Write each line out exactly, from the one containing "Latest Reviews" through the final line of the data, and keep pictures out of the copy.

● **Stored items from a collection**

--- --- ---

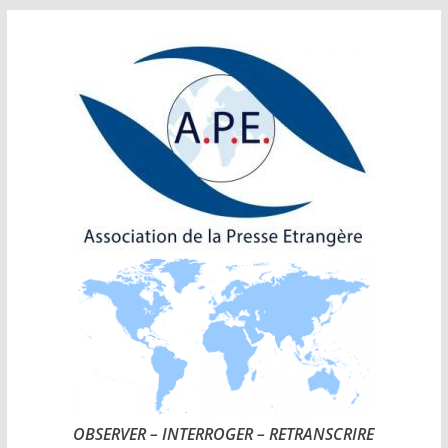
Passer
au
contenu
OBSERVER – INTERROGER – RETRANSCRIRE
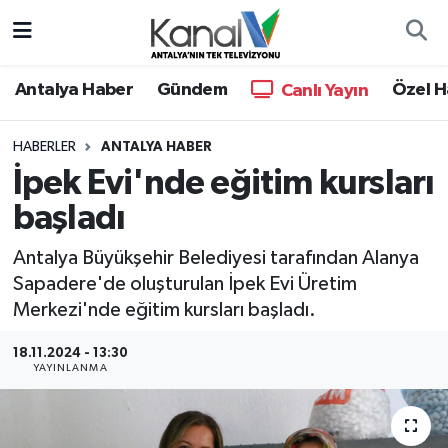
Ana Haber
Nöbetçi Eczaneler
Antalya Haber
Gündem
Özel H
Canlı Yayın
Antalya Haber
Hava Durumu
HABERLER
ANTALYA HABER
İpek Evi'nde eğitim kursları
Dünya
Trafik Durumu
başladı
Eğitim
Süper Lig Puan Durumu ve Fikstür
Antalya Büyükşehir Belediyesi tarafından Alanya
Ekonomi
Tüm Manşetler
Sapadere'de oluşturulan İpek Evi Üretim
Merkezi'nde eğitim kursları başladı.
Gündem
Son Dakika Haberleri
18.11.2024 - 13:30
YAYINLANMA
Günün Manşetleri
Haber Arşivi
Haber Kuşakları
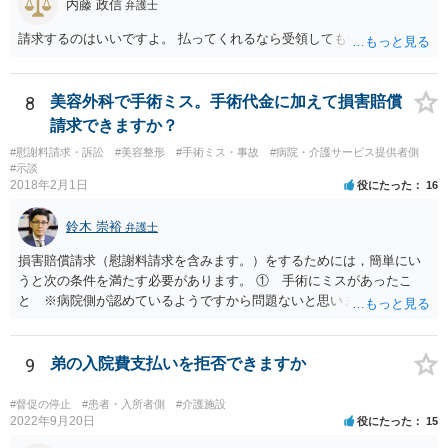
内藤 政信
弁護士
請求するのはいいですよ。 払ってくれるなら受領してもいいですよ。
8
美容外科で手術ミス。手術代金に加えて損害賠償
請求できますか？
#慰謝料請求・訴訟
#美容整形
#手術ミス・事故
#病院・介護サービス提供者側
#示談
2018年2月1日
役にたった
16
鈴木 崇裕
弁護士
損害賠償請求（慰謝料請求を含みます。）をするためには，簡単にい
うと次の条件を満たす必要があります。 ① 手術にミスがあったこ
と ※病院側が認めているようですから問題ないと思います。 ② 手
術のミスの「せいで」仕事を休まなければならなくなったこと ③ 手
術のミスの「せいで」マスクが外せなくなったこと ④ 仕事を休まな
ければならなくなった「せいで」休業損害が発生したこと ⑤ マスク
9
弟の入院費支払いを拒否できますか
を外せなくなった「せいで」経済的に評価できる精神的な損害が発生
したこと 「せいで」と強調した点が，内藤先生のご指摘なさる「相当
#督促の停止
#患者・入所者側
#介護施設
因果関係」です。 手術のミスと関係のないことまでは責任追及ができ
2022年9月20日
役にたった
15
ないということです。 手術のミスの結果，手術前と比べて見た目が著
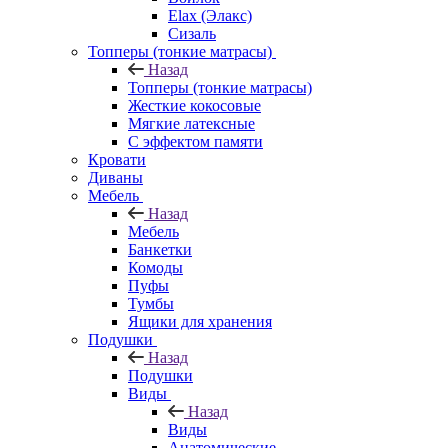
Elax (Элакс)
Сизаль
Топперы (тонкие матрасы)
Назад
Топперы (тонкие матрасы)
Жесткие кокосовые
Мягкие латексные
С эффектом памяти
Кровати
Диваны
Мебель
Назад
Мебель
Банкетки
Комоды
Пуфы
Тумбы
Ящики для хранения
Подушки
Назад
Подушки
Виды
Назад
Виды
Анатомические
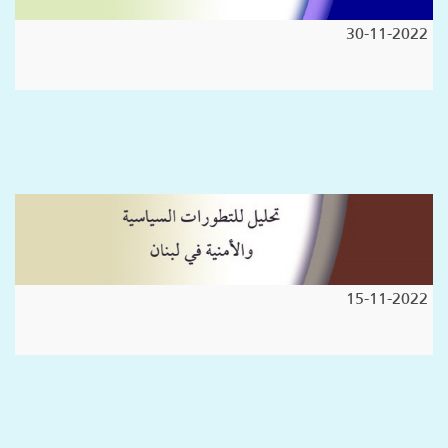
30-11-2022
15-11-2022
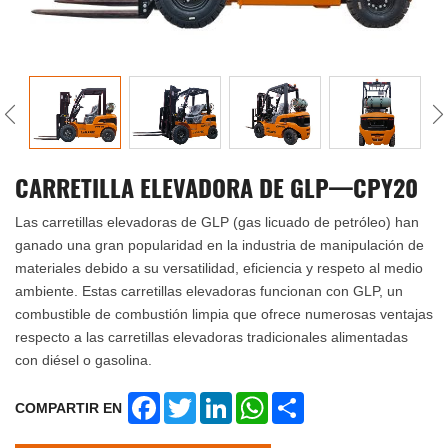
CARRETILLA ELEVADORA DE GLP—CPY20
Las carretillas elevadoras de GLP (gas licuado de petróleo) han
ganado una gran popularidad en la industria de manipulación de
materiales debido a su versatilidad, eficiencia y respeto al medio
ambiente. Estas carretillas elevadoras funcionan con GLP, un
combustible de combustión limpia que ofrece numerosas ventajas
respecto a las carretillas elevadoras tradicionales alimentadas
con diésel o gasolina.
Facebook
Twitter
LinkedIn
WhatsApp
Share
COMPARTIR EN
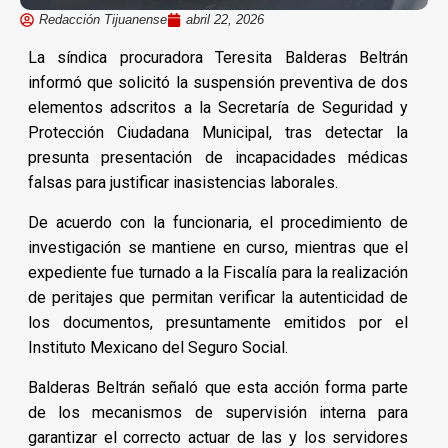
Redacción Tijuanense
abril 22, 2026
La síndica procuradora Teresita Balderas Beltrán
informó que solicitó la suspensión preventiva de dos
elementos adscritos a la Secretaría de Seguridad y
Protección Ciudadana Municipal, tras detectar la
presunta presentación de incapacidades médicas
falsas para justificar inasistencias laborales.
De acuerdo con la funcionaria, el procedimiento de
investigación se mantiene en curso, mientras que el
expediente fue turnado a la Fiscalía para la realización
de peritajes que permitan verificar la autenticidad de
los documentos, presuntamente emitidos por el
Instituto Mexicano del Seguro Social.
Balderas Beltrán señaló que esta acción forma parte
de los mecanismos de supervisión interna para
garantizar el correcto actuar de las y los servidores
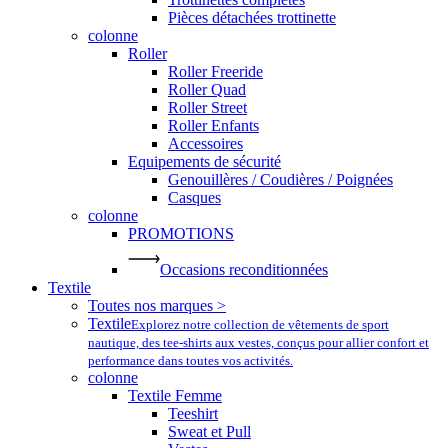
Pièces détachées trottinette
colonne
Roller
Roller Freeride
Roller Quad
Roller Street
Roller Enfants
Accessoires
Equipements de sécurité
Genouillères / Coudières / Poignées
Casques
colonne
PROMOTIONS
Occasions reconditionnées
Textile
Toutes nos marques >
Textile
Explorez notre collection de vêtements de sport
nautique, des tee-shirts aux vestes, conçus pour allier confort et
performance dans toutes vos activités.
colonne
Textile Femme
Teeshirt
Sweat et Pull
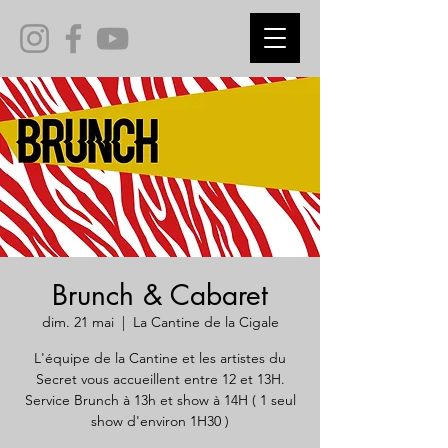
Brunch & Cabaret
dim. 21 mai
  |  
La Cantine de la Cigale
L'équipe de la Cantine et les artistes du
Secret vous accueillent entre 12 et 13H.
Service Brunch à 13h et show à 14H ( 1 seul
show d'environ 1H30 )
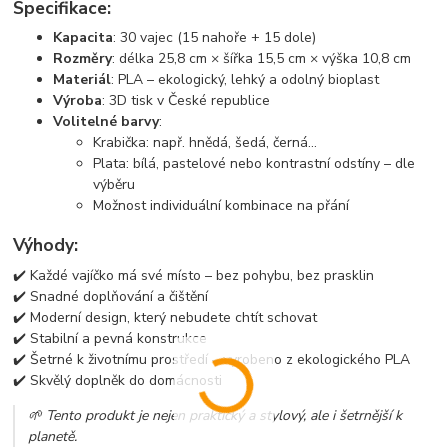
Specifikace:
Kapacita
: 30 vajec (15 nahoře + 15 dole)
Rozměry
: délka 25,8 cm × šířka 15,5 cm × výška 10,8 cm
Materiál
: PLA – ekologický, lehký a odolný bioplast
Výroba
: 3D tisk v České republice
Volitelné barvy
:
Krabička: např. hnědá, šedá, černá...
Plata: bílá, pastelové nebo kontrastní odstíny – dle
výběru
Možnost individuální kombinace na přání
Výhody:
✔️ Každé vajíčko má své místo – bez pohybu, bez prasklin
✔️ Snadné doplňování a čištění
✔️ Moderní design, který nebudete chtít schovat
✔️ Stabilní a pevná konstrukce
✔️ Šetrné k životnímu prostředí – vyrobeno z ekologického PLA
✔️ Skvělý doplněk do domácnosti
🌱 Tento produkt je nejen praktický a stylový, ale i šetrnější k
planetě.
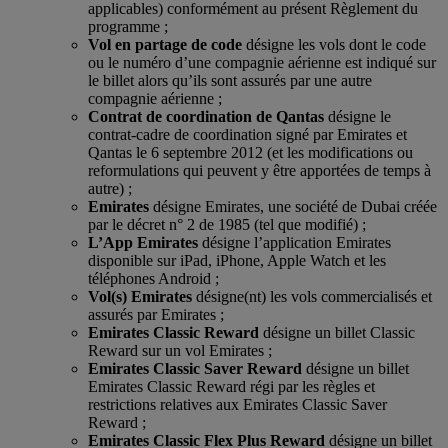
applicables) conformément au présent Règlement du
programme ;
Vol en partage de code
désigne les vols dont le code
ou le numéro d’une compagnie aérienne est indiqué sur
le billet alors qu’ils sont assurés par une autre
compagnie aérienne ;
Contrat de coordination de Qantas
désigne le
contrat-cadre de coordination signé par Emirates et
Qantas le 6 septembre 2012 (et les modifications ou
reformulations qui peuvent y être apportées de temps à
autre) ;
Emirates
désigne Emirates, une société de Dubai créée
par le décret n° 2 de 1985 (tel que modifié) ;
L’App Emirates
désigne l’application Emirates
disponible sur iPad, iPhone, Apple Watch et les
téléphones Android ;
Vol(s) Emirates
désigne(nt) les vols commercialisés et
assurés par Emirates ;
Emirates Classic Reward
désigne un billet Classic
Reward sur un vol Emirates ;
Emirates Classic Saver Reward
désigne un billet
Emirates Classic Reward régi par les règles et
restrictions relatives aux Emirates Classic Saver
Reward ;
Emirates Classic Flex Plus Reward
désigne un billet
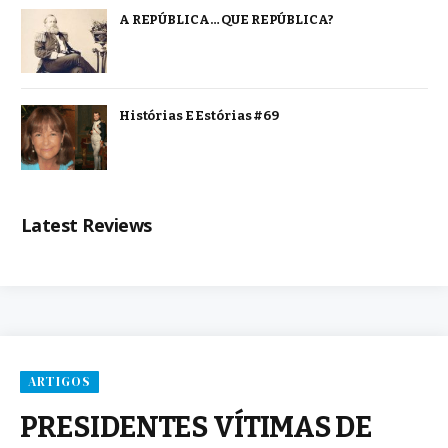
A REPÚBLICA… QUE REPÚBLICA?
Histórias E Estórias #69
Latest Reviews
ARTIGOS
PRESIDENTES VÍTIMAS DE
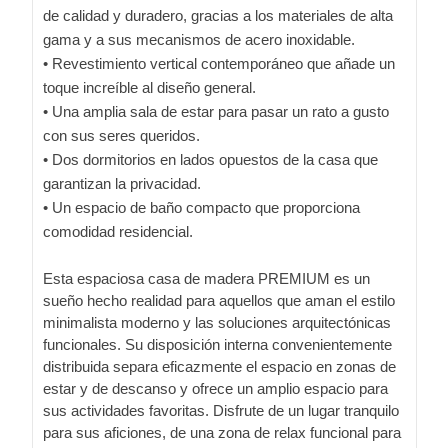
de calidad y duradero, gracias a los materiales de alta
gama y a sus mecanismos de acero inoxidable.
• Revestimiento vertical contemporáneo que añade un
toque increíble al diseño general.
• Una amplia sala de estar para pasar un rato a gusto
con sus seres queridos.
• Dos dormitorios en lados opuestos de la casa que
garantizan la privacidad.
• Un espacio de baño compacto que proporciona
comodidad residencial.
Esta espaciosa casa de madera PREMIUM es un
sueño hecho realidad para aquellos que aman el estilo
minimalista moderno y las soluciones arquitectónicas
funcionales. Su disposición interna convenientemente
distribuida separa eficazmente el espacio en zonas de
estar y de descanso y ofrece un amplio espacio para
sus actividades favoritas. Disfrute de un lugar tranquilo
para sus aficiones, de una zona de relax funcional para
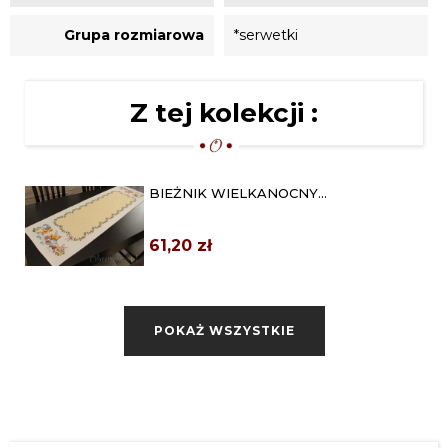
Grupa rozmiarowa
*serwetki
Z tej kolekcji :
BIEŻNIK WIELKANOCNY
GOBELINOWY 42X140 "ŻÓŁTA...
61,20 zł
GOBELIN WIELKANOCNY BIEŻNIK
42X140 "HAPPY EASTER"
POKAŻ WSZYSTKIE
61,20 zł
BIEŻNIK ŚWIĄTECZNY GOBELINOWY
45X140 "KRASNAL"
61,20 zł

--- --- ---

● **ANSWER TO THIS TASK**
Latest Reviews
ARTIGOS
PRESIDENTES VÍTIMAS DE
de calidad y duradero, gracias a los materiales de alta
gama y a sus mecanismos de acero inoxidable.
• Revestimiento vertical contemporáneo que añade un
toque increíble al diseño general.
• Una amplia sala de estar para pasar un rato a gusto
con sus seres queridos.
• Dos dormitorios en lados opuestos de la casa que
garantizan la privacidad.
• Un espacio de baño compacto que proporciona
comodidad residencial.
Esta espaciosa casa de madera PREMIUM es un
sueño hecho realidad para aquellos que aman el estilo
minimalista moderno y las soluciones arquitectónicas
funcionales. Su disposición interna convenientemente
distribuida separa eficazmente el espacio en zonas de
estar y de descanso y ofrece un amplio espacio para
sus actividades favoritas. Disfrute de un lugar tranquilo
para sus aficiones, de una zona de relax funcional para
Grupa rozmiarowa
*serwetki
Z tej kolekcji :
BIEŻNIK WIELKANOCNY
GOBELINOWY 42X140 "ŻÓŁTA...
61,20 zł
GOBELIN WIELKANOCNY BIEŻNIK
42X140 "HAPPY EASTER"
POKAŻ WSZYSTKIE
61,20 zł
BIEŻNIK ŚWIĄTECZNY GOBELINOWY
45X140 "KRASNAL"
61,20 zł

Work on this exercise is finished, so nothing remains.